In the 1970s and 1980s, for the first time in human history, self- pleasuring was openly acknowledged as a significant and healthy sexual activity. As women’s sexual autonomy increased through contraception, abortion, divorce, and economic independence during the 1990s, though, masturbation once again came under attack due to pressure from the religious right in Congress and fundamentalist advocacy groups. President Bill Clinton fired his Surgeon General Joycelyn Elders for agreeing (not for advocating, as the media repeatedly misreported) that information on masturbation should be included in teenage sex education courses. Masturbation is rarely mentioned as a significant means of self-pleasuring or a self- discovery technique in the new government-funded “abstinence only” sexuality education programs across the country.

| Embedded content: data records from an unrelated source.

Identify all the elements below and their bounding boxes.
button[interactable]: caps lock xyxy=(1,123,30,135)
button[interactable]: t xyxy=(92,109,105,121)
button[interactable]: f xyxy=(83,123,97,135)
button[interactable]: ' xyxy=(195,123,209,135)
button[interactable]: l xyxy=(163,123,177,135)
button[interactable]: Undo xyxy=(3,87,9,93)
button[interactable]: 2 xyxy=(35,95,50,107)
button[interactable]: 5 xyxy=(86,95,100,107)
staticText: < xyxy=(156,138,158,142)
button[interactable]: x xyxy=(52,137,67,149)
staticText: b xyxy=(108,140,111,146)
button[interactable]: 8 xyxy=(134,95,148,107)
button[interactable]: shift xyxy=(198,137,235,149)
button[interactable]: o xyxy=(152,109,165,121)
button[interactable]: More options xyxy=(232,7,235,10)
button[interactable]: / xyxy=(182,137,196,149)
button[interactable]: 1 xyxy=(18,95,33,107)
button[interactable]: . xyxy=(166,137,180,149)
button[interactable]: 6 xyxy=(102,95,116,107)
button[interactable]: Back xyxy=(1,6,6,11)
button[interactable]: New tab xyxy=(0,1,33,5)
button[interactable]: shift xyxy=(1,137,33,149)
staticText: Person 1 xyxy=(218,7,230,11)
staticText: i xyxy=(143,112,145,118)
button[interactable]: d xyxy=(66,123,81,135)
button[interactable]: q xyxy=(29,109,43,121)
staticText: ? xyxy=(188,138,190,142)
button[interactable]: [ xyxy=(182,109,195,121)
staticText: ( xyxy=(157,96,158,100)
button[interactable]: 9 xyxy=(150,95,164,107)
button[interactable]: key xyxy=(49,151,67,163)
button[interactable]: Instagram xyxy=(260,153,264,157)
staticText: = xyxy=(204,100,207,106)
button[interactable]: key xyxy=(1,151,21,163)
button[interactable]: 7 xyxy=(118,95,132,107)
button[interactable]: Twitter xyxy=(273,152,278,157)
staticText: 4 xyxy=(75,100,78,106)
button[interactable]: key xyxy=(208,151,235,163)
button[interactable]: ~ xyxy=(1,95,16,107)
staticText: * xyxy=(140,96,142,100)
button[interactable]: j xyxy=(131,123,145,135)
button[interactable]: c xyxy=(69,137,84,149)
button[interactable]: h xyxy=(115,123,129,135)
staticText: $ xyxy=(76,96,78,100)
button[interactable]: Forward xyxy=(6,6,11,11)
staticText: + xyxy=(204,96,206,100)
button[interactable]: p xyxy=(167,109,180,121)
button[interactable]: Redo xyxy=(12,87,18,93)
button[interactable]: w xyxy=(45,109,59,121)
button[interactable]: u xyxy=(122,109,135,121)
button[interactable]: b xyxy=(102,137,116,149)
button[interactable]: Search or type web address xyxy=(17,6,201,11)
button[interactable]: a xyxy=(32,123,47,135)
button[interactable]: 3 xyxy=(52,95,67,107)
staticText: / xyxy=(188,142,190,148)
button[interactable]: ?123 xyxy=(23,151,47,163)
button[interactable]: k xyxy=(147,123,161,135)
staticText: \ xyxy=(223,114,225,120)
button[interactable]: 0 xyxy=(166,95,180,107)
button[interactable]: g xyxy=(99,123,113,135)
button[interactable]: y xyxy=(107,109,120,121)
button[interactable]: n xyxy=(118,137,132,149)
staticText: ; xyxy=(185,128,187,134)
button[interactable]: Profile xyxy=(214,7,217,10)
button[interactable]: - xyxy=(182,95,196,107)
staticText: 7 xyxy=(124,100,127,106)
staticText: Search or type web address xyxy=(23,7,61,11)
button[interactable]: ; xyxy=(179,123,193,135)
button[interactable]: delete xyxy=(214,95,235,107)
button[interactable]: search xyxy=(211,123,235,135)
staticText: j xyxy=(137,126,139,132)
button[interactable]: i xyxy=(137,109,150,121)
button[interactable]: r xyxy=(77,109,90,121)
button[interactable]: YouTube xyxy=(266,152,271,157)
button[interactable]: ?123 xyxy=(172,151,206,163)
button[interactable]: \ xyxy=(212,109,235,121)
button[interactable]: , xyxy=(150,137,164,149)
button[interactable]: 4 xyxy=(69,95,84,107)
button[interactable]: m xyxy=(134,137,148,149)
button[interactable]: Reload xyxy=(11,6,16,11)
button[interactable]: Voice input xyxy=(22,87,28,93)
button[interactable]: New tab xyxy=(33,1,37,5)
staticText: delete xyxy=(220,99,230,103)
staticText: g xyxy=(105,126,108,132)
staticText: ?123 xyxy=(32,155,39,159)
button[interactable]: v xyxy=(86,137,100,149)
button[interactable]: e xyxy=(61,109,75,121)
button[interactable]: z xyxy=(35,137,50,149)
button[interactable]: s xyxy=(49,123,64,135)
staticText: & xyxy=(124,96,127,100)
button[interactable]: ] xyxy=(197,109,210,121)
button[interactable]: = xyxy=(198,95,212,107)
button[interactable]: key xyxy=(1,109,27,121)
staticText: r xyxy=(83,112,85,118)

Psychologist Leonore Tiefer believes that “masturbation symbolizes all the primary problems that the Christian Right has with sexuality: it represents sex for pleasure rather than procreation, and because it’s done in secret by children and adults, it’s not subject to external control.” She adds, “they believe that the Bible prohibits it.” Tiefer suspects that the real focus of this attack is on girls,

because anything that enhances women’s autonomy threatens the male order. “I think we can estimate the success or failure of the right’s influence on sexuality by how masturbation seems to be going. Right now, it’s going badly.”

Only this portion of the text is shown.